I subscribe to their newsletter and received this in an email this morning.  I am inclined to share as I know my readers would appreciate the forward-thinking perspective:

Recently at a remote beach in Mexico I was looking at the most beautiful stars filled night sky. The darkness was perfect and there were more stars than I had ever seen. Looking at the stars always overwhelms me. I know the theory of the Big Bang that tells me that the universe has been expanding ever since that first explosion billions of years ago. I can’t grasp what that means but even if I could, the theory still does not explain where the Big Bang came from. Where did life begin?

Looking at the stars my thought went back to pictures my physician showed me some time ago. He had taken pictures of a drop of my blood under a microscope. I saw that a tiny drop of my blood consists of endless, moving blood cells and other small particles. In fact if you compare the pictures of my blood with my Mexican night sky you see the same. You cannot easily differentiate the two.

The experience must be the same for the particle scientists who are on a seemingly never-ending mission to find the smallest piece of matter. What they see inside the atom looks very similar to what my physician sees in my blood and to what I see in the perfect night sky. There’s no end to the expanding universe; there’s always a smaller particle. Our world, our existence is infinite both ways.

In past centuries, humanity has enthusiastically pursued the discovery of everything that can be seen and touched. The overwhelming question regarding the “why” of our existence–the understanding of consciousness–was shoved aside for the sake of convenience. But that doesn’t mean evolution can escape the question.
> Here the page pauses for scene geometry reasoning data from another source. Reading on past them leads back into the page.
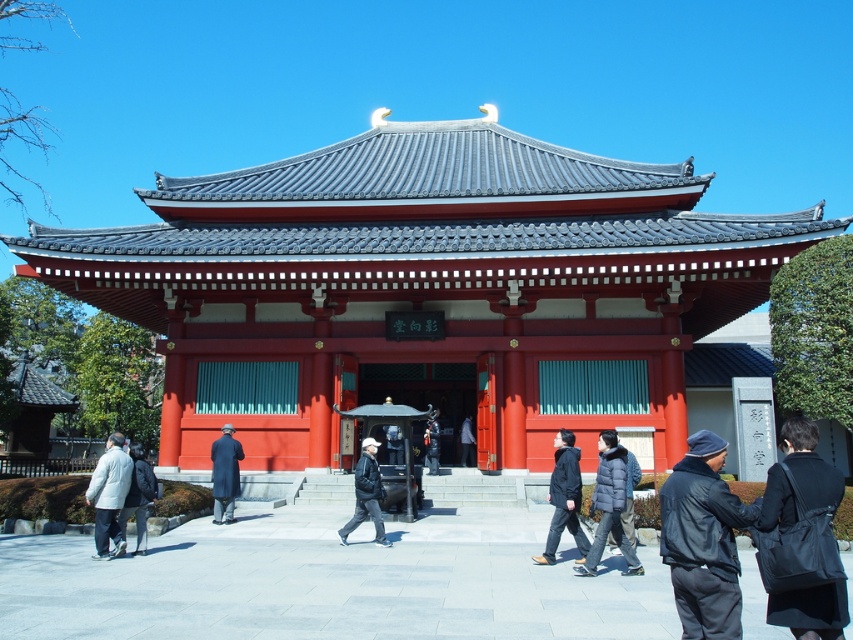 Question: Can you confirm if dark blue down jacket at center is thinner than dark blue jacket at center?

Choices:
 (A) no
 (B) yes

Answer: (A)

Question: Is black leather bag at center further to the viewer compared to dark gray jacket at center?

Choices:
 (A) no
 (B) yes

Answer: (A)

Question: Which of the following is the closest to the observer?

Choices:
 (A) (218, 492)
 (B) (148, 480)
 (C) (428, 445)
 (D) (563, 444)

Answer: (D)

Question: Which of the following is the closest to the observer?

Choices:
 (A) (216, 508)
 (B) (786, 596)

Answer: (B)

Question: Does dark blue down jacket at center appear under dark gray wool coat at center?

Choices:
 (A) no
 (B) yes

Answer: (A)

Question: Which of these objects is positioned closest to the black leather bag at center?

Scientists may still have a hard time entering the field of consciousness research. In the mean time many of us have started our personal explorations. We are meditating, practicing mind control techniques and visualization, we participate in shamanistic rituals and much more. We want to understand who we are and that collective search will, I suggest, bring us closer to the answer of that big “why?” question.

Science may still help our discovery. As physicists keep discovering ever-smaller particles, it seems that matter is ultimately dissolving in energy. At the same time, recent brain research shows that our thoughts–the proof of our consciousness–are energy as well. Some pioneering scientists link the two and propose that both matter and thought ultimately come from the same field–the Akashi field, the zero point field.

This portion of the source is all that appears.